Officers then put Rodriguez in handcuffs after he gave them his ID for what he thought was “report purposes,” the lawyer said. Officers saw he had an outstanding warrant when they ran his information through the National Crime Information Center database.
Less than an hour after making the trespassing call, Rodriguez faced an uncertain future as he was driven to an ICE field office in Seattle for processing. His attorney said ICE never arrived to pick up his client, so Tukwila police volunteered to take him to the ICE field office.
Police told The Seattle Times they did not have probable cause to arrest the trespasser.
CNN’s calls to the Tukwila Police Department for comment have gone unreturned.
“As with every incident, we establish the identity of those involved,” the department said in a Facebook post, explaining why it ran Rodriguez’s information through the database.
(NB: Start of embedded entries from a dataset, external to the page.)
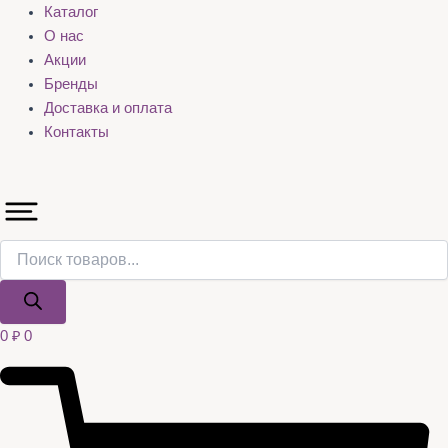
Каталог
О нас
Акции
Бренды
Доставка и оплата
Контакты
0
₽
0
In a separate post, the department said that “officers believed that they were executing a valid order from a judge in the form of a criminal warrant.”
In reality, officers executed an administrative ICE warrant.
Tukwila police said on Facebook that ICE told the department that it’s been entering administrative warrants into the database the same as criminal warrants. And that “we may be encountering more of these types of warrants in the future.”
Advocates warn of damaged trust
Jorge Barón, executive director of the Northwest Immigrant Rights Project, said the ICE warrants are a big problem.
“When people think of a warrant, (they think) a judge has signed off on it. An independent fact finder has said whatever the police officer or law enforcement said appears to meet a threshold,” Barón said. “That’s the thing with these ICE ‘warrants,’ they’re not approved by an immigration judge. They’re not approved by a federal judge. Nobody independently reviews them.”
CNN reached out to ICE to respond to Barón’s characterization of the warrants. While not immediately commenting, an ICE representative said the agency would respond Tuesday.
In the past, ICE officials have said coordinating immigration arrests with local law enforcement allows authorities to avoid “risks to public safety and officer safety.”
ICE warrants for civil immigration violations issued by US immigration officers are administrative and not reviewed by any independent authority that examines the case or the facts.
“In the criminal justice system, it would never fly,” Barón said.
Barón said even though the Tukwila police officers were mistaken, ignorance of the law is not an excuse.
“I think that there is an obligation on local law enforcement to be paying attention to these issues,” he said. “Local law enforcement (needs) to educate themselves.”
Tukwila police said on Facebook that they have instituted a new directive to prevent such an incident from happening again.
But Barón’s main concern isn’t the blurred lines between the criminal and administrative warrants. He said he believes what happened will strike fear into immigrant communities so they won’t call police when they need help or when they have information about possible crimes.
“It’s not just going to hurt immigrant communities,” he said. “It’s going to hurt all of us.”
Speaking at a City Council meeting Monday evening, Tukwila Assistant Police Chief Rick Mitchell said the department will work to reassure the community, “We are there for them.”
“It is vital that every member of the community feels safe and comfortable when calling our police department for help,” Mitchell said. “Our mission as a department has always been to welcome and educate those that come from others countries that are oftentimes wary or scared of law enforcement due to their interactions with police in their home country.”
Lawyer: Immigrant came to US fleeing violence
Records show Rodriguez is now being held in a detention facility in Tacoma, Washington, awaiting deportation processing. His attorney said authorities denied his bond and would not allow his release under ankle monitoring.
Rodriguez entered the United States from Honduras in 2004, fleeing violence that took his brother and a friend, said his attorney, Cortes. Rodriguez has said his brother died from a gunshot to the head and his friend was found chopped to pieces. CNN could not verify these claims.
Rodriguez works as a carpenter to support his family, which includes 3-year-old twins and a 1-year-old, according to the lawyer.
Cortes said ICE apprehended his client in Texas in 2004, but Rodriguez missed his court date — he did not have an address to send the court notice. Cortes said his client has no criminal history.
Cortes is working to stop his client’s deportation and is looking at reopening the case in which Rodriguez missed the court date, but the lawyer’s future is also unclear — he is a Deferred Action for Childhood Arrivals, or DACA, recipient.